Ukraine’s president, Volodymyr Zelenskiy, said in his nightly video address that the three men included Andriy Pilshchykov, “a Ukrainian officer, one of those who greatly helped our state”.
Investigators have begun to look into the causes of the accident, as the air force said there was no suggestion of Russian involvement. However, the incident underlines the risks to Ukrainian pilots who are often having to rely on old Soviet airframes that would not be in use were it not for the war.

Fluent in English, Pilshchykov was one of two pilots who went to Washington DC last summer to meet members of the US Cоngress and lobby for F-16 planes for Ukraine, and he appeared regularly in US media to further the country’s case.

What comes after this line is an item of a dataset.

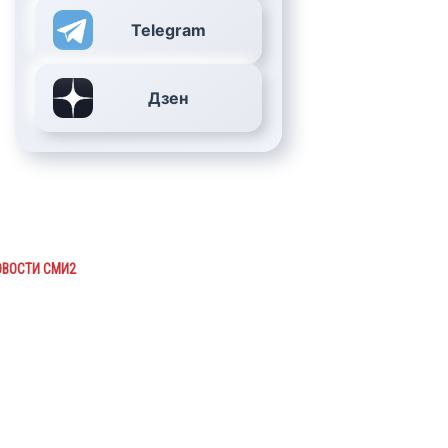
Telegram
Дзен
ОВОСТИ СМИ2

The extended lobbying effort finally succeeded earlier this month when Denmark and the Netherlands said they would supply the jets. A spokesperson for Ukraine’s air force said it was confident Ukraine would eventually end up with 120 F-16s, with the first likely to be flying over the country’s skies early next year.
However, the accident robbed Pilshchykov of the chance. “You can’t even imagine how much he wanted to fly an F-16,” the air force spokesperson Yuriy Ihnat wrote online. “But now that American planes are actually on the horizon, he will not fly them.”
Pilshchykov’s call sign, “Juice”, was given to him by US pilots during a joint training exercise because he would not drink alcohol. Inhat told the Guardian Pilshchykov also regularly flew combat missions, intercepting cruise missiles and drones, as well as seeking to introduce reforms to Ukraine’s air force.

Inhat said: “He was also trying to bring Nato standards into Ukraine … and even western traditions, such as the burning of pianos to honour a fallen pilot.” On Saturday night, an upright piano was set alight on what appeared to be a remote runway to mark the deaths of the three men.
The other dead pilots were named by the air force as Maj Vyacheslav Minka and Maj Sergey Prokazin. “We express our condolences to the families of the victims. This is a painful and irreparable loss for all of us,” the air force said.
Kyiv has received promises for a potential total of more than 60 F-16s from Denmark, the Netherlands and Norway, and Inhat said Ukraine “would need around 120 fighter jets to make a difference” on the battlefield. “We have no doubt we will get to that amount,” he said.
Until now, Ukraine’s small air force has been relying on ageing Soviet-era fighter jets such as the MiG-29, which Pilshchykov flew. Pilots have to fly metres from the ground to evade enemy radar, with Kyiv unable to afford significant losses as the war continues.
Pilot and crew training for the F-16 jets is under way, and Pilshchykov told CNN a couple of months ago that Ukrainian pilots were already trying to master the basics of F-16 flying in advance, using improvised flight simulators and whatever unclassified manuals they could find.